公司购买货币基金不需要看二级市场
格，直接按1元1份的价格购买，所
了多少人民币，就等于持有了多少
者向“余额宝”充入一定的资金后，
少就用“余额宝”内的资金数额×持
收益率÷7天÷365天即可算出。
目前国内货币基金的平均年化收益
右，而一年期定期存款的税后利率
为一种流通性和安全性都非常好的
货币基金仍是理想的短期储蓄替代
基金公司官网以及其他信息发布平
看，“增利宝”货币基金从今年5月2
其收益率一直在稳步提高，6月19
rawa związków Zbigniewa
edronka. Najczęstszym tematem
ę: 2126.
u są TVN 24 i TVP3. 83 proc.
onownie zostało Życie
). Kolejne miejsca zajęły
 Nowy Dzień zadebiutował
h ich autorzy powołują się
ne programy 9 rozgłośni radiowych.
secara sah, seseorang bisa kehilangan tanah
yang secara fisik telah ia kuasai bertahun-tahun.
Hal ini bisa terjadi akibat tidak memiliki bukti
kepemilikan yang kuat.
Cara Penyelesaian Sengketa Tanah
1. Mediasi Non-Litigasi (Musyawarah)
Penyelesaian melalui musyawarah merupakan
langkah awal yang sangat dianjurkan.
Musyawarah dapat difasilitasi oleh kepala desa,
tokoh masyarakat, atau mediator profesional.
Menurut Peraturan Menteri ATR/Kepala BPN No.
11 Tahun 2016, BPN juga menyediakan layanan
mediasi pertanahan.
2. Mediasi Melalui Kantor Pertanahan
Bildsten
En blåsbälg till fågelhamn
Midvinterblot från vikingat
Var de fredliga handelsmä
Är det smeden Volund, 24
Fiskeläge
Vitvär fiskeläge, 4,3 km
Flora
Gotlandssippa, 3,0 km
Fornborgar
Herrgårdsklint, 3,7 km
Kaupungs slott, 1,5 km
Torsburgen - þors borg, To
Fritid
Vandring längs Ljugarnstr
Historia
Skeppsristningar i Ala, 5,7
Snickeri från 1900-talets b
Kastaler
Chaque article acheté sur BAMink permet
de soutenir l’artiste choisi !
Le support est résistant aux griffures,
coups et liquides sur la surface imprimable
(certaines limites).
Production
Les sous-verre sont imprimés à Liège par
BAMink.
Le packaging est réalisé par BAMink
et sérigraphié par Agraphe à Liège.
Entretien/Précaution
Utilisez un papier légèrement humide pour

Your goal.
Would you please copy, word for word, everything above from the line containing "ne programy 9 rozgłośni radiowych." down to the line containing "Penyelesaian melalui musyawarah merupakan", those two lines included?

Worked solution.
ne programy 9 rozgłośni radiowych.
secara sah, seseorang bisa kehilangan tanah
yang secara fisik telah ia kuasai bertahun-tahun.
Hal ini bisa terjadi akibat tidak memiliki bukti
kepemilikan yang kuat.
Cara Penyelesaian Sengketa Tanah
1. Mediasi Non-Litigasi (Musyawarah)
Penyelesaian melalui musyawarah merupakan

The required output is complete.